Input data section start

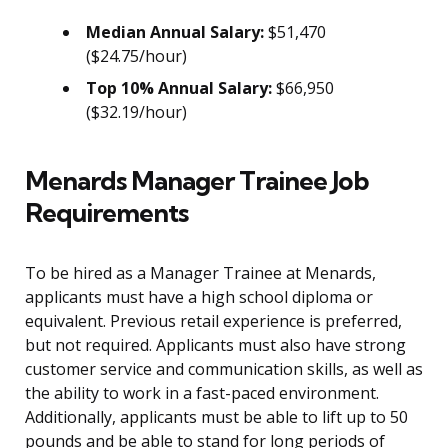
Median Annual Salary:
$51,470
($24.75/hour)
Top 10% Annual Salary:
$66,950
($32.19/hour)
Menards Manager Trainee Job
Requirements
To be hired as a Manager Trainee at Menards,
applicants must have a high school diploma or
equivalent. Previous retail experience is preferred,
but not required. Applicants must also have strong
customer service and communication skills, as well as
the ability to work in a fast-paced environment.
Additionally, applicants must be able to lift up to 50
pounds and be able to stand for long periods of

Input data section end
Input data section start

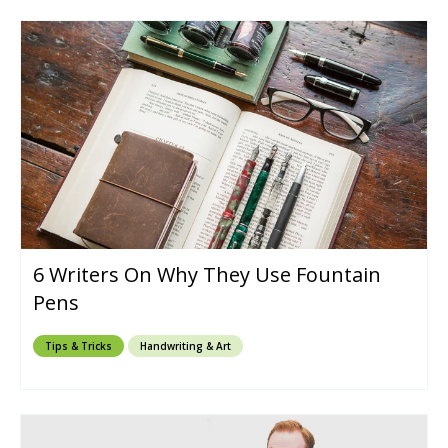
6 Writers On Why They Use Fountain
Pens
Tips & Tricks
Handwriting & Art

Input data section end

■ Work request ■
Search the listing above for the lines with "To be hired" and "pounds and be", then output those lines and all lines between them exactly.

■ Answer to this exercise ■
To be hired as a Manager Trainee at Menards,
applicants must have a high school diploma or
equivalent. Previous retail experience is preferred,
but not required. Applicants must also have strong
customer service and communication skills, as well as
the ability to work in a fast-paced environment.
Additionally, applicants must be able to lift up to 50
pounds and be able to stand for long periods of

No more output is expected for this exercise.